Hyper, irrationally terrified beyond the level where she realistically should have been, Chrysalis’ scream was mirrored by all sixteen thousand changelings in her hive. And poor Sweetie Belle, unaware of her sister’s true nature, or a queen’s distress, could only try to shake her unconscious sister awake.


I was not scared of Death, uppercase Death. That infinitely wide Reaper's maw that seeks to devour all the dead in all the multiverse, I was fine with that. Lowercase death, the final cessation of my existence on the physical plane, that terrified me. What would become of my changelings? Would they even survive my final demise? I found my willpower boiling inside; I would do anything to ensure my survival.
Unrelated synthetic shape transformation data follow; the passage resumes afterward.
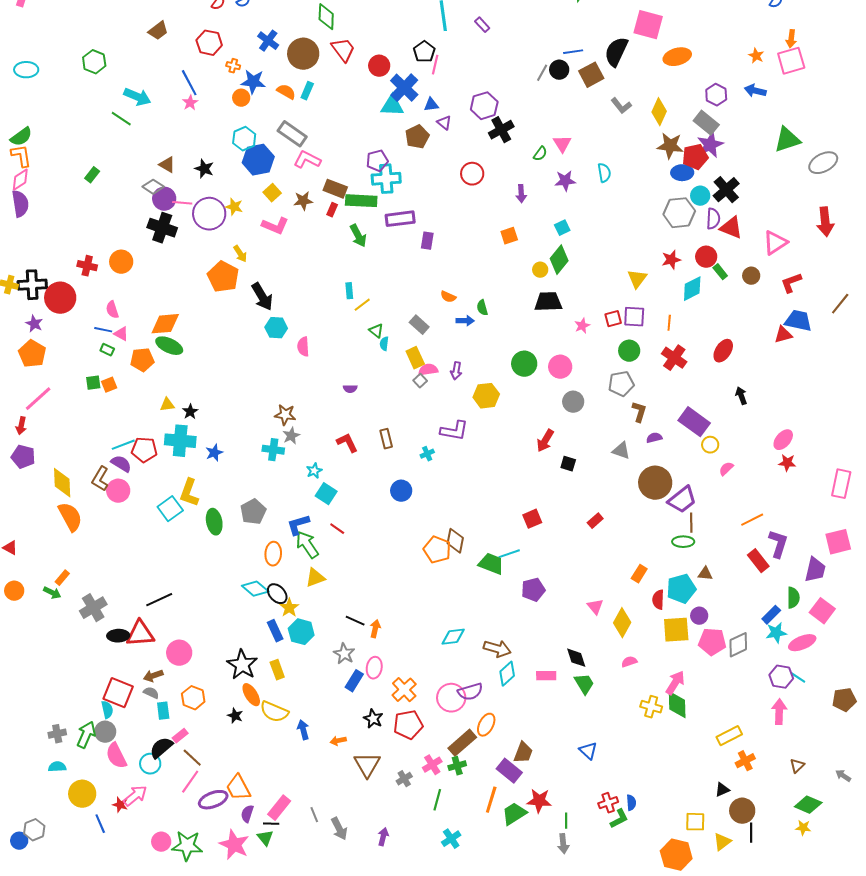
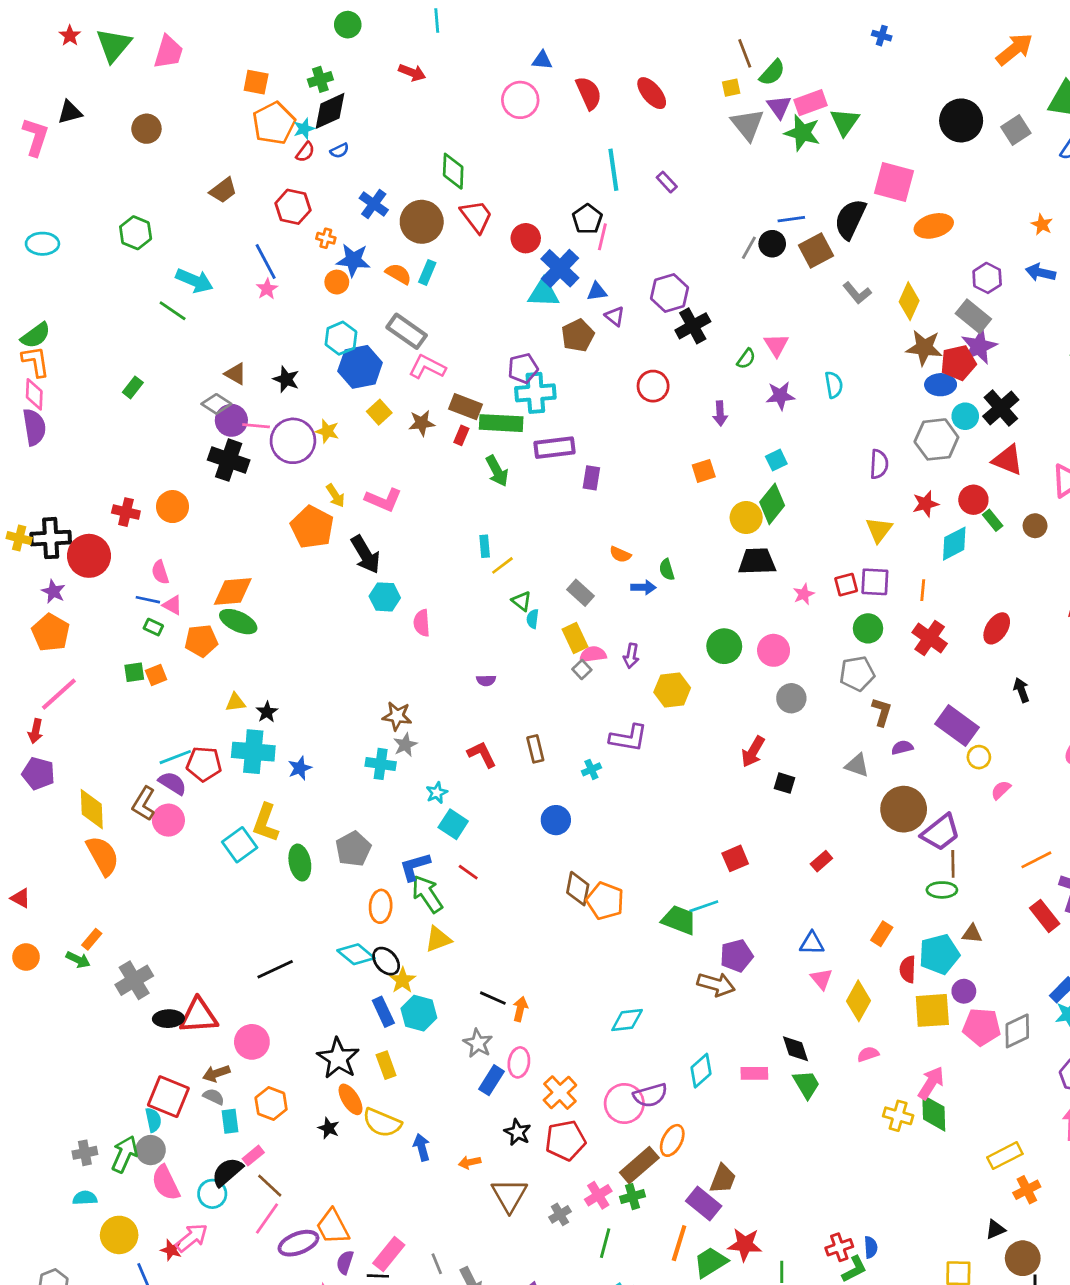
pink diamond: (20, 180) -> (34, 394), turned -55
purple semicircle: (713, 219) -> (879, 464), moved
pink L-shape: (275, 226) -> (383, 500), moved
yellow circle: (540, 270) -> (746, 518), size x1.5
brown diamond: (455, 541) -> (578, 889), moved
black line: (159, 600) -> (275, 969), moved
brown arrow: (497, 649) -> (716, 984), moved
blue triangle: (588, 751) -> (812, 943), moved, turned -42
I also found that I became more introspective when dangling above certain doom. I learned something new every day, it seemed. I began to climb, just like the last time I was in this ghastly place. On the first flex of my soul, I discovered something that Chrysalis had never mentioned in her lectures on absolute mimicry: my soul looks exactly like Victor’s. I could not see my soul’s v̬͉̗̫̊̏̓i̲̜̒̆ͅǹ̇e̲̙̞ͪͭͅs̬͚̜̖͙͍͇ͮͩ͒̚, though I could feel them just fine, and I looked like a not-black shilouette of flame. Strangely, I had gotten the impression that I was much smaller than I should have been, as if my old soul form was a giant seen from far away and this was small and close, but the feeling vanished as quickly as it had come. 'Well, it seems that Absolute Mimicry goes far deeper than we thought. Right, Chrysalis?'

When no response came, I hesitantly called out again, 'Chryssie?' There was no reply. I feared the worst, which only grew as I realized that I was deaf to the voices of my hive. My grip slackened, and I plummeted half the remaining distance to the Reaper before I caught myself. 'No! Please, gods no!'

I climbed. It was the only solid thing I had left at the moment, the climb. The climb represented progress, bringing me closer to my family. Something was horribly wrong, and climbing out of the Valley of the Reaper was the only shot I had at finding out that was wrong. So I climbed.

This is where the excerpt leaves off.